Donc nous passons la nuit juste en bas à Plage Blanche, sommes fatigués après cette journée et tombons dans un sommeil comateux avant neuf heures 🤣.
Le lendemain matin, nous voulons tous ensemble continuer à remonter la côte - selon le guide, cela n'est possible que par une piste de niveau de difficulté 4-5 (donc utopique pour nous), mais sur les cartes en ligne, une route est tracée, donc nous voulons tester cela au lieu de faire un détour de 120 km... faire demi-tour - nous savons maintenant - nous pouvons toujours le faire.
Avec impatience, nous prenons la route et passons à travers un magnifique paysage côtier sur une route parfaitement asphaltée avec peu de circulation jusqu'à l'endroit où un pont délabré devrait être, qui est totalement intact - à gauche et à droite de la route, nous voyons des morceaux de la piste hors route, qui sont vraiment impressionnants.
Nous nous arrêtons ensuite dans un joli café et apprenons que la route a été achevée il y a 2 ans... bien que la recherche soit autre chose, mais nous allons simplement transmettre l'info aux auteurs 🤓.
À côté du café se trouve une plage de rêve presque vide et nous plongeons dans les vagues de l'Atlantique... délicieux. Bien sûr, seulement après avoir à nouveau dégusté une délicieuse omelette berbère et le jus d'orange obligatoire.
Ensuite, nous nous dirigeons vers Sidi Ifni pour faire quelques courses, et Martin et Christine souhaitent encore découvrir la ville. Nous ne prenons pas rendez-vous, mais voulons nous écrire plus tard pour savoir où nous en sommes chacun.
La plage de Legzira est censée être l'un des points forts de toute la côte ; une plage avec des rochers rouges sang formant des voûtes. Malheureusement, le plus beau porche rocheux s'est effondré à l'automne 2016, mais le reste reste encore si précieux à voir qu'il fait partie des formations rocheuses les plus belles du pays.
Le chemin vers la plage est parsemé de quelques constructions d'hôtels laids et nous nous dirigeons vers un parking… qui fait face à Christine et Martin 🤣.
Ils rapportent qu'ils se sont retrouvés dans un endroit complètement encombré et nous décidons de nous rendre sur une falaise à proximité, car Basti y a vu une voiture.
Nous trouvons dans notre deuxième essai la petite entrée sur une piste et nous dirigeons vers une vue à couper le souffle. Il n'y a que la voiture d'un pêcheur local et nous nous arrêtons, sortons et nous nous tenons près de l'arche rocheuse, complètement tranquilles, avec vue sur la côte et sommes totalement ravis.
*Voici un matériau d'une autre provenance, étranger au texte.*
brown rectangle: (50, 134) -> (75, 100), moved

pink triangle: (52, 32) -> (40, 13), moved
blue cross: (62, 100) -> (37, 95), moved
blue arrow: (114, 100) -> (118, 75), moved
Basti réalise alors qu'il peut avec un peu de chance utiliser son parapente demain ici, et nous buvons un verre de vin au-dessus des falaises… c'est parfait.
Après une nuit calme bercée par le bruit de la mer, nous continuons encore devant l'arche - la photo est incontournable 🙏 - et marchons vers la plage.
Christine et Martin veulent encore se baigner avec nous et doivent ensuite continuer, car ils doivent aller à Agadir pour récupérer les enfants de Christine qui viennent passer deux semaines.
Nous nous disons au revoir et sommes aussi très reconnaissants ici pour la belle rencontre durant ce voyage. C'était très passionnant avec eux, car ils ont beaucoup voyagé et Christine (en tant qu'éducatrice) avait une super connexion avec Mia et s'est vraiment amusée à passer du temps avec elle.
Nous décidons de rester encore une nuit ; parce que c'est si beau et que Basti espère encore une session de parapente… malheureusement sans succès, mais le prochain spot de parapente est de toute façon notre objectif 🤺.
Le soir, un local pêcheur passe près de notre voiture avec qui nous avons échangé quelques mots sympathiques auparavant.
Il nous explique qu'il a seulement attrapé un poisson aujourd'hui, car l'eau était trop froide à cause des courants - puis il insiste pour nous offrir ce poisson (qu'il a même éviscéré pour nous) et se dit au revoir chaleureusement… incroyable.
Basti sort tout de suite le barbecue et est ravi 😳.